The benchmark palm oil contract for December delivery on the Bursa Malaysia Derivatives Exchange fell 14 ringgit, or 0.33%, to 4,286 ringgit ($1,003.28) a metric ton during the midday break.

The contract logged a gain of 2.82% last Friday and has recorded three consecutive weekly gains to date.

The Malaysian palm oil futures market took a breather after a strong rally last Friday, a Kuala Lumpur-based trader said.

“A mild pullback in Chicago soyoil prices brought the Malaysian palm oil futures lower this morning,” the trader said.

Soyoil prices on the Chicago Board of Trade were down 1.43%. Dalian’s vegetable oil markets were closed for China’s Golden Week holiday.

Chicago corn and soybean futures lost more ground, as a stronger dollar and expectations of record US supplies continued to provide headwinds to prices.

Palm oil tracks price movements of rival edible oils, as they compete for a share of the global vegetable oils market.

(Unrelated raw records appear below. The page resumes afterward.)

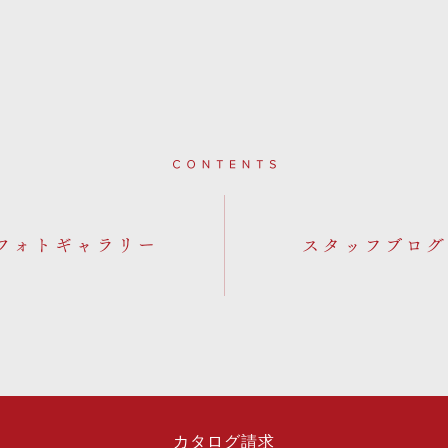
Contents
フォトギャラリー
カタログ請求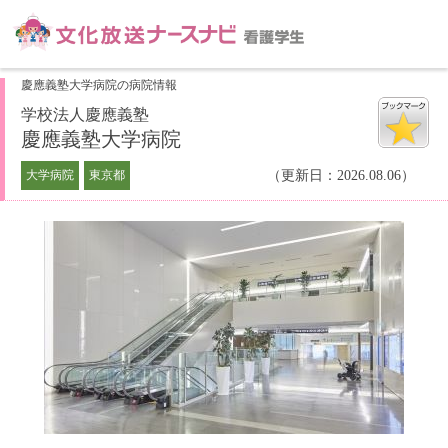
慶應義塾大学病院の病院情報
学校法人慶應義塾
慶應義塾大学病院
大学病院
東京都
（更新日：2026.08.06）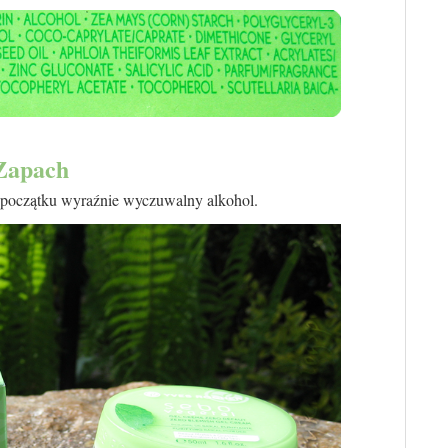
Zapach
 początku wyraźnie wyczuwalny alkohol.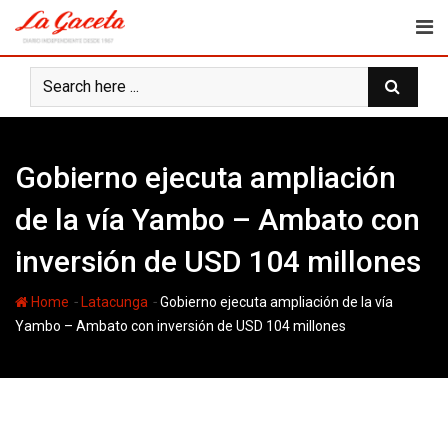
Skip
to
content
Gobierno ejecuta ampliación
de la vía Yambo – Ambato con
inversión de USD 104 millones
-
-
Home
Latacunga
Gobierno ejecuta ampliación de la vía
Yambo – Ambato con inversión de USD 104 millones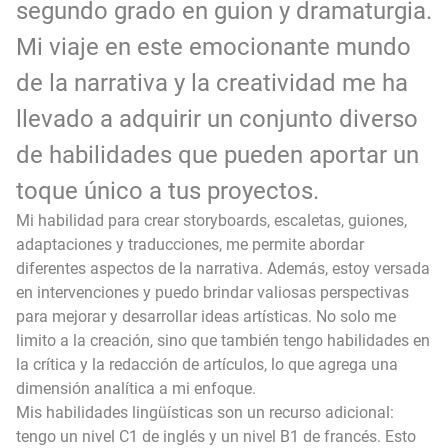
segundo grado en guion y dramaturgia.
Mi viaje en este emocionante mundo
de la narrativa y la creatividad me ha
llevado a adquirir un conjunto diverso
de habilidades que pueden aportar un
toque único a tus proyectos.
Mi habilidad para crear storyboards, escaletas, guiones,
adaptaciones y traducciones, me permite abordar
diferentes aspectos de la narrativa. Además, estoy versada
en intervenciones y puedo brindar valiosas perspectivas
para mejorar y desarrollar ideas artísticas. No solo me
limito a la creación, sino que también tengo habilidades en
la crítica y la redacción de artículos, lo que agrega una
dimensión analítica a mi enfoque.
Mis habilidades lingüísticas son un recurso adicional:
tengo un nivel C1 de inglés y un nivel B1 de francés. Esto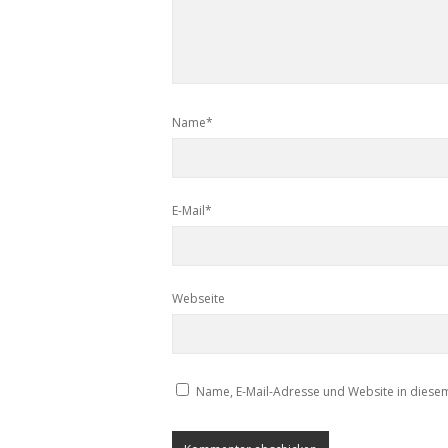
Name*
E-Mail*
Webseite
Name, E-Mail-Adresse und Website in diese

Malaysian palm oil surges on ME conflict

Oil prices pared gains in early trade after charting their biggest weekly rise in over a year on Friday amid mounting threats of a region-wide war in the Middle East.

Brent crude futures for December were down 0.44% at $77.71 a barrel, as of 0434 GMT. Weaker crude oil futures make palm a less attractive option for biodiesel feedstock.

The ringgit, palm’s currency of trade, weakened 1.35% against the dollar, making the commodity cheaper for buyers holding foreign currencies.

Palm oil may extend gains to 4,432 ringgit per metric ton, as it has broken key resistance at 4,293 ringgit, Reuters technical analyst Wang Tao said.